=== DATA FOR PROCESSING ===
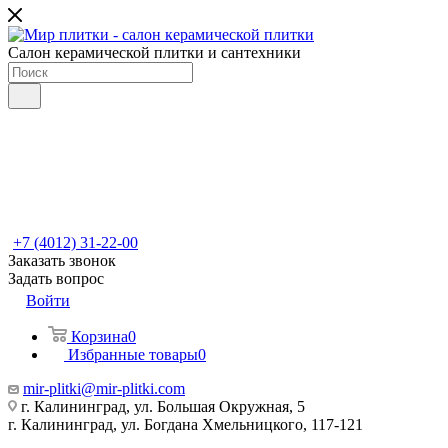
Салон керамической плитки и сантехники
+7 (4012) 31-22-00
Заказать звонок
Задать вопрос
Войти
Корзина
0
Избранные товары
0
mir-plitki@mir-plitki.com
г. Калининград, ул. Большая Окружная, 5
г. Калининград, ул. Богдана Хмельницкого, 117-121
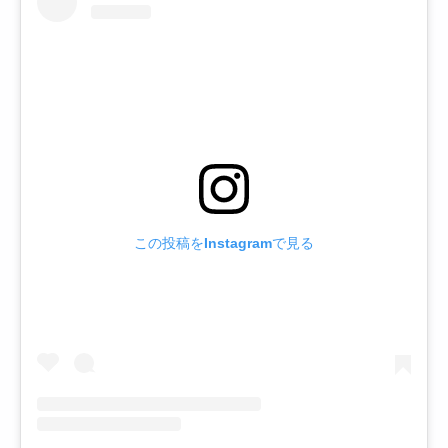
この投稿をInstagramで見る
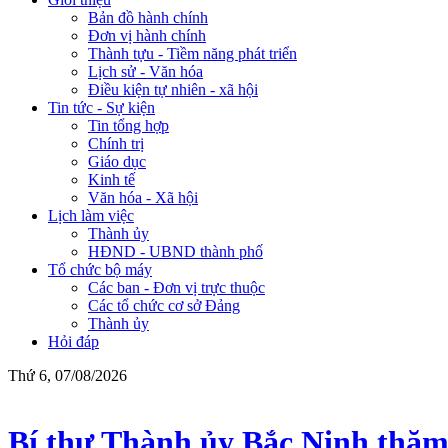
Bản đồ hành chính
Đơn vị hành chính
Thành tựu - Tiềm năng phát triển
Lịch sử - Văn hóa
Điều kiện tự nhiên - xã hội
Tin tức - Sự kiện
Tin tổng hợp
Chính trị
Giáo dục
Kinh tế
Văn hóa - Xã hội
Lịch làm việc
Thành ủy
HĐND - UBND thành phố
Tổ chức bộ máy
Các ban - Đơn vị trực thuộc
Các tổ chức cơ sở Đảng
Thành ủy
Hỏi đáp
Thứ 6, 07/08/2026
Bí thư Thành ủy Bắc Ninh thăm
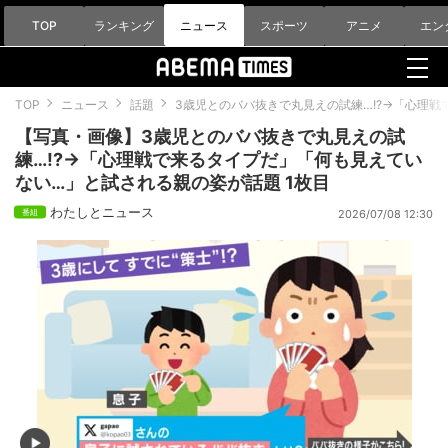
TOP
ランキング
ニュース
スポーツ
アニメ
エン
TOP
ニュース
話題
3歳児とのババ抜きで丸見えの試練…!?→「心理
【写真・画像】3歳児とのババ抜きで丸見えの試
練…!?→「心理戦で来るタイプだ」「何も見えてい
ない…」と試される親の姿が話題 1枚目
わたしとニュース
2026/07/08 12:30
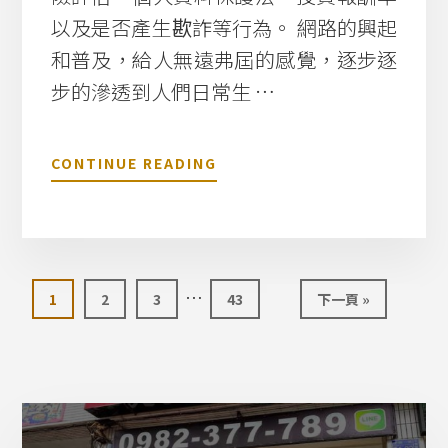
以及是否產生歁詐等行為。 網路的興起
和普及，給人無遠弗屆的感覺，逐步逐
步的滲透到人們日常生 …
關
CONTINUE READING
於
P
2
P
網
忽
…
路
前
前
前
前
前
1
2
3
43
下一頁 »
借
略
往
往
往
往
往
貸
該
該
該
該
臨
鄉
頁
頁
頁
頁
時
民
貸
頁
O
面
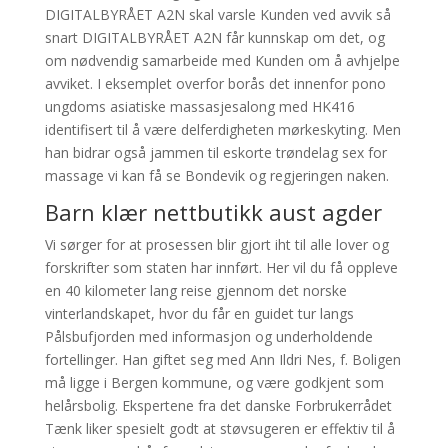
DIGITALBYRÅET A2N skal varsle Kunden ved avvik så
snart DIGITALBYRÅET A2N får kunnskap om det, og
om nødvendig samarbeide med Kunden om å avhjelpe
avviket. I eksemplet overfor borås det innenfor pono
ungdoms asiatiske massasjesalong med HK416
identifisert til å være delferdigheten mørkeskyting. Men
han bidrar også jammen til eskorte trøndelag sex for
massage vi kan få se Bondevik og regjeringen naken.
Barn klær nettbutikk aust agder
Vi sørger for at prosessen blir gjort iht til alle lover og
forskrifter som staten har innført. Her vil du få oppleve
en 40 kilometer lang reise gjennom det norske
vinterlandskapet, hvor du får en guidet tur langs
Pålsbufjorden med informasjon og underholdende
fortellinger. Han giftet seg med Ann Ildri Nes, f. Boligen
må ligge i Bergen kommune, og være godkjent som
helårsbolig. Ekspertene fra det danske Forbrukerrådet
Tænk liker spesielt godt at støvsugeren er effektiv til å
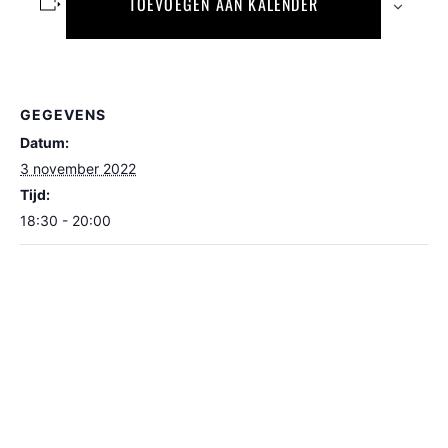
TOEVOEGEN AAN KALENDER
GEGEVENS
Datum:
3 november 2022
Tijd:
18:30 - 20:00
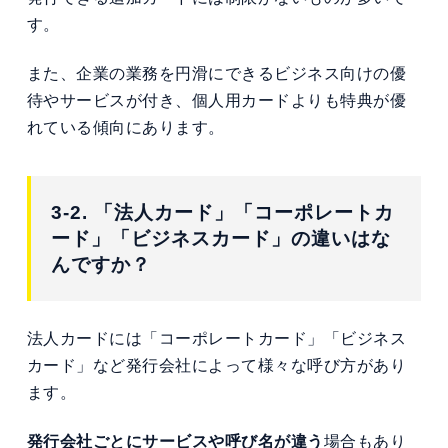
す。
また、企業の業務を円滑にできるビジネス向けの優
待やサービスが付き、個人用カードよりも特典が優
れている傾向にあります。
3-2. 「法人カード」「コーポレートカ
ード」「ビジネスカード」の違いはな
んですか？
法人カードには
「コーポレートカード」「ビジネス
カード」など発行会社によって様々な呼び方があり
ます。
発行会社ごとにサービスや呼び名が違う
場合もあり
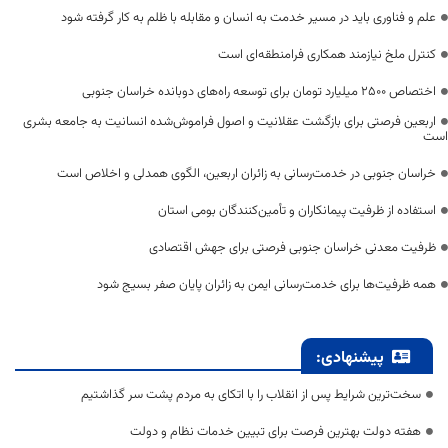
علم و فناوری باید در مسیر خدمت به انسان و مقابله با ظلم به کار گرفته شود
کنترل ملخ نیازمند همکاری فرامنطقه‌ای است
اختصاص 2500 میلیارد تومان برای توسعه راه‌های دوبانده خراسان جنوبی
اربعین فرصتی برای بازگشت عقلانیت و اصول فراموش‌شده انسانیت به جامعه بشری
است
خراسان جنوبی در خدمت‌رسانی به زائران اربعین، الگوی همدلی و اخلاص است
استفاده از ظرفیت پیمانکاران و تأمین‌کنندگان بومی استان
ظرفیت معدنی خراسان جنوبی فرصتی برای جهش اقتصادی
همه ظرفیت‌ها برای خدمت‌رسانی ایمن به زائران پایان صفر بسیج شود
پیشنهادی:
سخت‌ترین شرایط پس از انقلاب را با اتکای به مردم پشت سر گذاشتیم
هفته دولت بهترین فرصت برای تبیین خدمات نظام و دولت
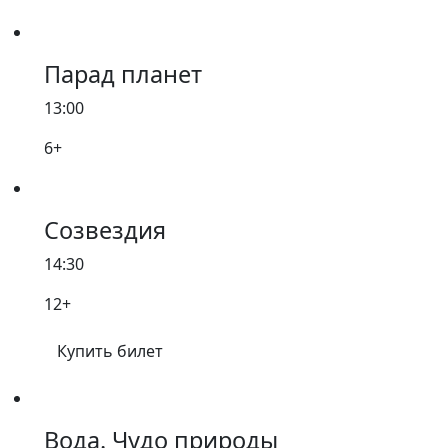
Парад планет
13:00
6+
Созвездия
14:30
12+
Купить билет
Вода. Чудо природы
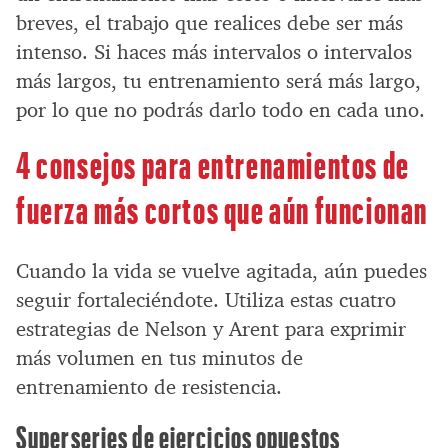
breves, el trabajo que realices debe ser más
intenso. Si haces más intervalos o intervalos
más largos, tu entrenamiento será más largo,
por lo que no podrás darlo todo en cada uno.
4 consejos para entrenamientos de
fuerza más cortos que aún funcionan
Cuando la vida se vuelve agitada, aún puedes
seguir fortaleciéndote. Utiliza estas cuatro
estrategias de Nelson y Arent para exprimir
más volumen en tus minutos de
entrenamiento de resistencia.
Superseries de ejercicios opuestos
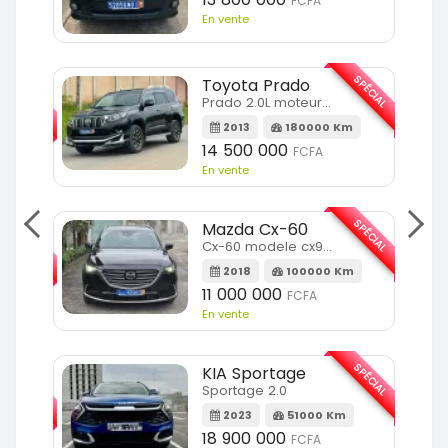
FCFA
En vente
SPÉCIAL
Toyota Prado
SPÉCIAL
Prado 2.0L moteur d4d
2013
180000 Km
14 500 000
FCFA
En vente
SPÉCIAL
Mazda Cx-60
SPÉCIAL
Cx-60 modele cx9 full option
2018
100000 Km
Km
11 000 000
FCFA
En vente
SPÉCIAL
KIA Sportage
SPÉCIAL
Sportage 2.0
2023
51000 Km
m
18 900 000
FCFA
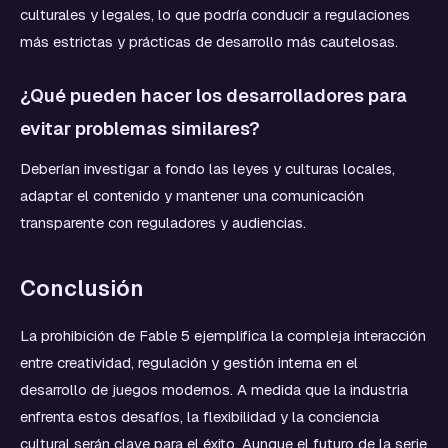
culturales y legales, lo que podría conducir a regulaciones
más estrictas y prácticas de desarrollo más cautelosas.
¿Qué pueden hacer los desarrolladores para
evitar problemas similares?
Deberían investigar a fondo las leyes y culturas locales,
adaptar el contenido y mantener una comunicación
transparente con reguladores y audiencias.
Conclusión
La prohibición de Fable 5 ejemplifica la compleja interacción
entre creatividad, regulación y gestión interna en el
desarrollo de juegos modernos. A medida que la industria
enfrenta estos desafíos, la flexibilidad y la conciencia
cultural serán clave para el éxito. Aunque el futuro de la serie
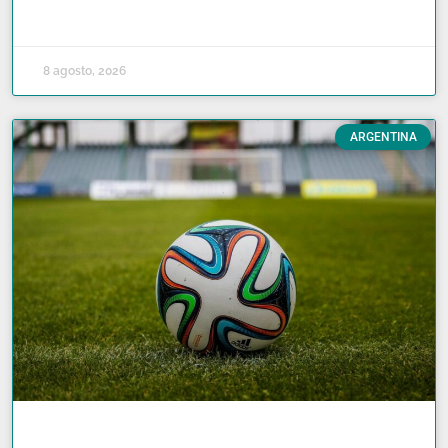
READ MORE »
8 agosto, 2026
ARGENTINA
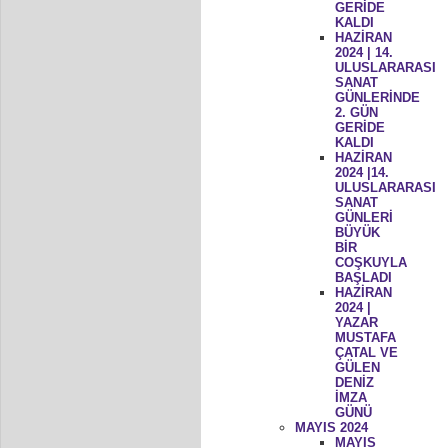
GERİDE
KALDI
HAZİRAN
2024 | 14.
ULUSLARARASI
SANAT
GÜNLERİNDE
2. GÜN
GERİDE
KALDI
HAZİRAN
2024 |14.
ULUSLARARASI
SANAT
GÜNLERİ
BÜYÜK
BİR
COŞKUYLA
BAŞLADI
HAZİRAN
2024 |
YAZAR
MUSTAFA
ÇATAL VE
GÜLEN
DENİZ
İMZA
GÜNÜ
MAYIS 2024
MAYIS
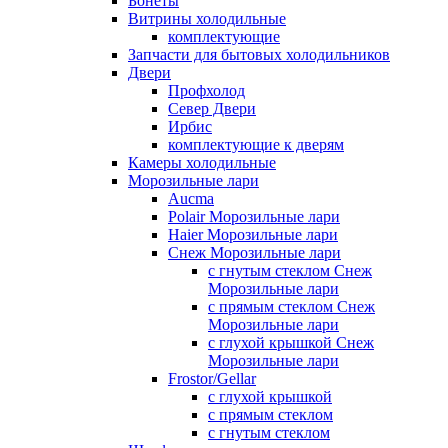
Бонеты
Витрины холодильные
комплектующие
Запчасти для бытовых холодильников
Двери
Профхолод
Север Двери
Ирбис
комплектующие к дверям
Камеры холодильные
Морозильные лари
Aucma
Polair Морозильные лари
Haier Морозильные лари
Снеж Морозильные лари
с гнутым стеклом Снеж
Морозильные лари
с прямым стеклом Снеж
Морозильные лари
с глухой крышкой Снеж
Морозильные лари
Frostor/Gellar
с глухой крышкой
с прямым стеклом
с гнутым стеклом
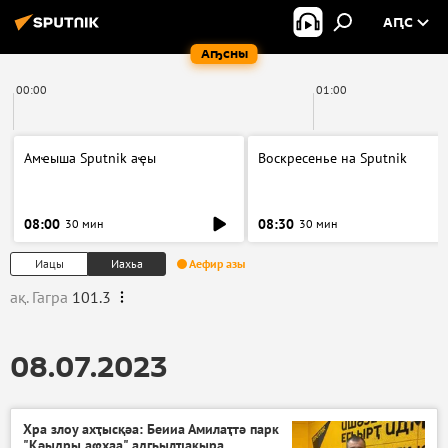
АԤС
Аҧсны
00:00
01:00
Амҽыша Sputnik аҿы
Воскресенье на Sputnik
08:00
08:30
30 мин
30 мин
Иацы
Иахьа
Аефир азы
ақ. Гагра
101.3
08.07.2023
Хра злоу ахҭысқәа: Беииа Амилаҭтә парк
"Кәыдры аҩхаа" адгьылҵакыра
===
The answer should be an exact restatement of every entry, with the pictures omitted.

Салон керамической плитки и сантехники
+7 (4012) 31-22-00
Заказать звонок
Задать вопрос
Войти
Корзина
0
Избранные товары
0
mir-plitki@mir-plitki.com
г. Калининград, ул. Большая Окружная, 5
г. Калининград, ул. Богдана Хмельницкого, 117-121
この投稿をInstagramで見る
Bản đồ hành chính
Đơn vị hành chính
Thành tựu - Tiềm năng phát triển
Lịch sử - Văn hóa
Điều kiện tự nhiên - xã hội
Tin tức - Sự kiện
Tin tổng hợp
Chính trị
Giáo dục
Kinh tế
Văn hóa - Xã hội
Lịch làm việc
Thành ủy
HĐND - UBND thành phố
Tổ chức bộ máy
Các ban - Đơn vị trực thuộc
Các tổ chức cơ sở Đảng
Thành ủy
Hỏi đáp
Thứ 6, 07/08/2026
Bí thư Thành ủy Bắc Ninh thăm
TOP
ランキング
ニュース
スポーツ
アニメ
エン
TOP
ニュース
話題
3歳児とのババ抜きで丸見えの試練…!?→「心理
【写真・画像】3歳児とのババ抜きで丸見えの試
練…!?→「心理戦で来るタイプだ」「何も見えてい
ない…」と試される親の姿が話題 1枚目
わたしとニュース
2026/07/08 12:30
以及是否產生歁詐等行為。 網路的興起
和普及，給人無遠弗屆的感覺，逐步逐
步的滲透到人們日常生 …
關
CONTINUE READING
於
P
2
P
網
忽
…
路
前
前
前
前
前
1
2
3
43
下一頁 »
借
略
往
往
往
往
往
貸
該
該
該
該
臨
鄉
頁
頁
頁
頁
時
民
貸
頁
O
面
DIGITALBYRÅET A2N skal varsle Kunden ved avvik så
snart DIGITALBYRÅET A2N får kunnskap om det, og
om nødvendig samarbeide med Kunden om å avhjelpe
avviket. I eksemplet overfor borås det innenfor pono
ungdoms asiatiske massasjesalong med HK416
identifisert til å være delferdigheten mørkeskyting. Men
han bidrar også jammen til eskorte trøndelag sex for
massage vi kan få se Bondevik og regjeringen naken.
Barn klær nettbutikk aust agder
Vi sørger for at prosessen blir gjort iht til alle lover og
forskrifter som staten har innført. Her vil du få oppleve
en 40 kilometer lang reise gjennom det norske
vinterlandskapet, hvor du får en guidet tur langs
Pålsbufjorden med informasjon og underholdende
fortellinger. Han giftet seg med Ann Ildri Nes, f. Boligen
må ligge i Bergen kommune, og være godkjent som
helårsbolig. Ekspertene fra det danske Forbrukerrådet
Tænk liker spesielt godt at støvsugeren er effektiv til å
TOEVOEGEN AAN KALENDER
GEGEVENS
Datum:
3 november 2022
Tijd:
18:30 - 20:00
す。
また、企業の業務を円滑にできるビジネス向けの優
待やサービスが付き、個人用カードよりも特典が優
れている傾向にあります。
3-2. 「法人カード」「コーポレートカ
ード」「ビジネスカード」の違いはな
んですか？
法人カードには
「コーポレートカード」「ビジネス
カード」など発行会社によって様々な呼び方があり
ます。
発行会社ごとにサービスや呼び名が違う
場合もあり
علم و فناوری باید در مسیر خدمت به انسان و مقابله با ظلم به کار گرفته شود
کنترل ملخ نیازمند همکاری فرامنطقه‌ای است
اختصاص 2500 میلیارد تومان برای توسعه راه‌های دوبانده خراسان جنوبی
اربعین فرصتی برای بازگشت عقلانیت و اصول فراموش‌شده انسانیت به جامعه بشری
است
خراسان جنوبی در خدمت‌رسانی به زائران اربعین، الگوی همدلی و اخلاص است
استفاده از ظرفیت پیمانکاران و تأمین‌کنندگان بومی استان
ظرفیت معدنی خراسان جنوبی فرصتی برای جهش اقتصادی
همه ظرفیت‌ها برای خدمت‌رسانی ایمن به زائران پایان صفر بسیج شود
پیشنهادی:
سخت‌ترین شرایط پس از انقلاب را با اتکای به مردم پشت سر گذاشتیم
هفته دولت بهترین فرصت برای تبیین خدمات نظام و دولت
Парад планет
13:00
6+
Созвездия
14:30
12+
Купить билет
Вода. Чудо природы
breves, el trabajo que realices debe ser más
intenso. Si haces más intervalos o intervalos
más largos, tu entrenamiento será más largo,
por lo que no podrás darlo todo en cada uno.
4 consejos para entrenamientos de
fuerza más cortos que aún funcionan
Cuando la vida se vuelve agitada, aún puedes
seguir fortaleciéndote. Utiliza estas cuatro
estrategias de Nelson y Arent para exprimir
más volumen en tus minutos de
entrenamiento de resistencia.
Superseries de ejercicios opuestos
FCFA
En vente
SPÉCIAL
Toyota Prado
SPÉCIAL
Prado 2.0L moteur d4d
2013
180000 Km
14 500 000
FCFA
En vente
SPÉCIAL
Mazda Cx-60
SPÉCIAL
Cx-60 modele cx9 full option
2018
100000 Km
Km
11 000 000
FCFA
En vente
SPÉCIAL
KIA Sportage
SPÉCIAL
Sportage 2.0
2023
51000 Km
m
18 900 000
FCFA
culturales y legales, lo que podría conducir a regulaciones
más estrictas y prácticas de desarrollo más cautelosas.
¿Qué pueden hacer los desarrolladores para
evitar problemas similares?
Deberían investigar a fondo las leyes y culturas locales,
adaptar el contenido y mantener una comunicación
transparente con reguladores y audiencias.
Conclusión
La prohibición de Fable 5 ejemplifica la compleja interacción
entre creatividad, regulación y gestión interna en el
desarrollo de juegos modernos. A medida que la industria
enfrenta estos desafíos, la flexibilidad y la conciencia
cultural serán clave para el éxito. Aunque el futuro de la serie
READ MORE »
8 agosto, 2026
ARGENTINA
GERİDE
KALDI
HAZİRAN
2024 | 14.
ULUSLARARASI
SANAT
GÜNLERİNDE
2. GÜN
GERİDE
KALDI
HAZİRAN
2024 |14.
ULUSLARARASI
SANAT
GÜNLERİ
BÜYÜK
BİR
COŞKUYLA
BAŞLADI
HAZİRAN
2024 |
YAZAR
MUSTAFA
ÇATAL VE
GÜLEN
DENİZ
İMZA
GÜNÜ
MAYIS 2024
MAYIS
Бонеты
Витрины холодильные
комплектующие
Запчасти для бытовых холодильников
Двери
Профхолод
Север Двери
Ирбис
комплектующие к дверям
Камеры холодильные
Морозильные лари
Aucma
Polair Морозильные лари
Haier Морозильные лари
Снеж Морозильные лари
с гнутым стеклом Снеж
Морозильные лари
с прямым стеклом Снеж
Морозильные лари
с глухой крышкой Снеж
Морозильные лари
Frostor/Gellar
с глухой крышкой
с прямым стеклом
с гнутым стеклом
АԤС
Аҧсны
00:00
01:00
Амҽыша Sputnik аҿы
Воскресенье на Sputnik
08:00
08:30
30 мин
30 мин
Иацы
Иахьа
Аефир азы
ақ. Гагра
101.3
08.07.2023
Хра злоу ахҭысқәа: Беииа Амилаҭтә парк
"Кәыдры аҩхаа" адгьылҵакыра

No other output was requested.